| Task details |
Return a copy of every line in the data below that contains "liniile".

| Data to examine |
···

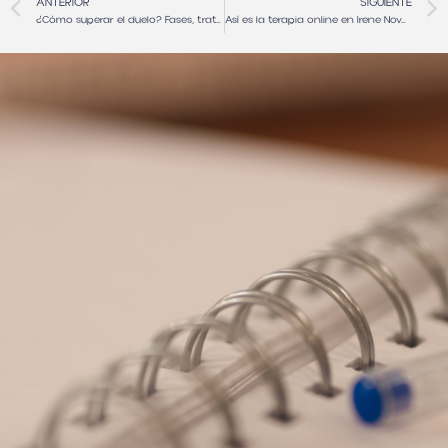
ANTERIOR
SIGUIENTE
¿Cómo superar el duelo? Fases, tratamientos y tipos
Así es la terapia online en Irene Novoa Psicología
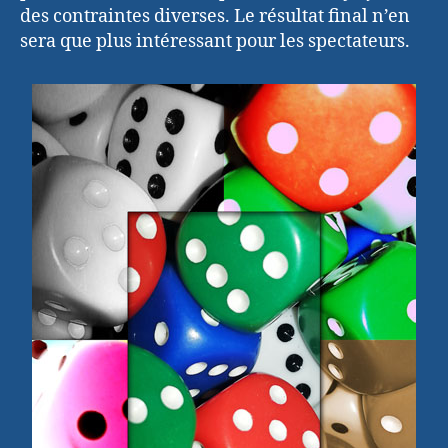
des contraintes diverses. Le résultat final n’en
sera que plus intéressant pour les spectateurs.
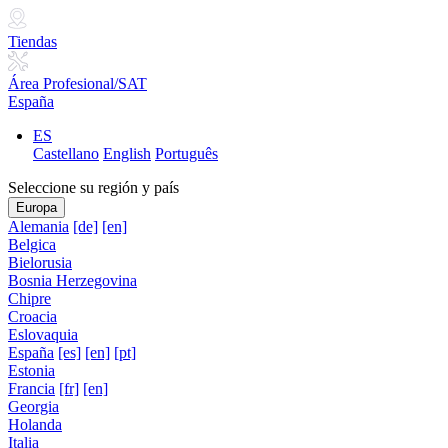
Tiendas
Área Profesional/SAT
España
ES
Castellano
English
Português
Seleccione su región y país
Europa
Alemania
[de]
[en]
Belgica
Bielorusia
Bosnia Herzegovina
Chipre
Croacia
Eslovaquia
España
[es]
[en]
[pt]
Estonia
Francia
[fr]
[en]
Georgia
Holanda
Italia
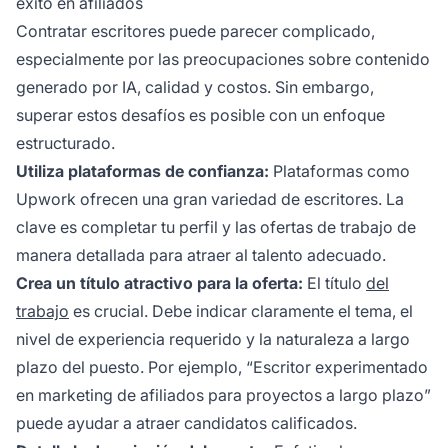
éxito en afiliados
Contratar escritores puede parecer complicado,
especialmente por las preocupaciones sobre contenido
generado por IA, calidad y costos. Sin embargo,
superar estos desafíos es posible con un enfoque
estructurado.
Utiliza plataformas de confianza:
Plataformas como
Upwork ofrecen una gran variedad de escritores. La
clave es completar tu perfil y las ofertas de trabajo de
manera detallada para atraer al talento adecuado.
Crea un título atractivo para la oferta:
El título
del
trabajo
es crucial. Debe indicar claramente el tema, el
nivel de experiencia requerido y la naturaleza a largo
plazo del puesto. Por ejemplo, “Escritor experimentado
en
marketing de afiliados
para proyectos a largo plazo”
puede ayudar a atraer candidatos calificados.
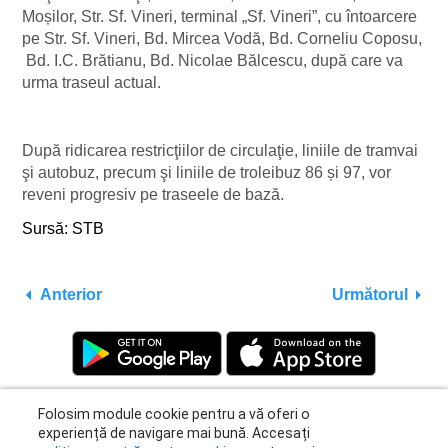
Moșilor, Str. Sf. Vineri, terminal „Sf. Vineri”, cu întoarcere
pe Str. Sf. Vineri, Bd. Mircea Vodă, Bd. Corneliu Coposu,
Bd. I.C. Brătianu, Bd. Nicolae Bălcescu, după care va
urma traseul actual.
După ridicarea restricţiilor de circulaţie, liniile de tramvai
şi autobuz, precum şi liniile de troleibuz 86 și 97, vor
reveni progresiv pe traseele de bază.
Sursă: STB
Anterior
Următorul
Folosim module cookie pentru a vă oferi o
experiență de navigare mai bună. Accesați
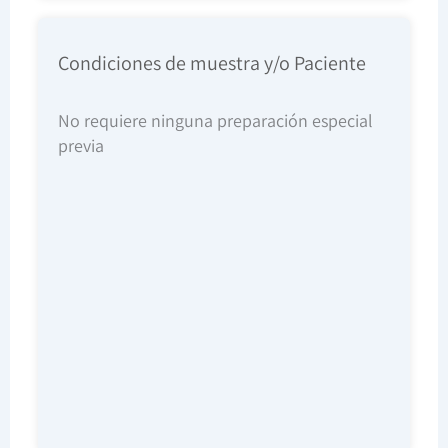
Condiciones de muestra y/o Paciente
No requiere ninguna preparación especial
previa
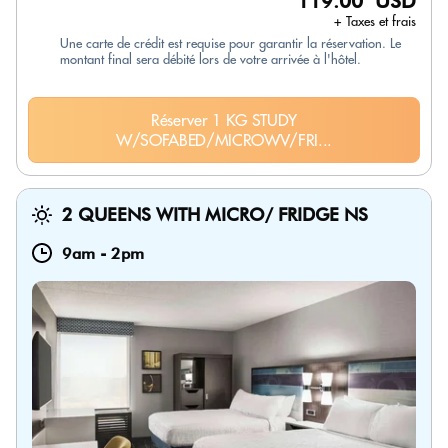
119.00 USD
+ Taxes et frais
Une carte de crédit est requise pour garantir la réservation. Le
montant final sera débité lors de votre arrivée à l'hôtel.
Réserver 1 KG STUDY
W/SOFABED/MICROWV/FRI...
2 QUEENS WITH MICRO/ FRIDGE NS
9am
-
2pm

···

| Answer to this exercise |
După ridicarea restricţiilor de circulaţie, liniile de tramvai
şi autobuz, precum şi liniile de troleibuz 86 și 97, vor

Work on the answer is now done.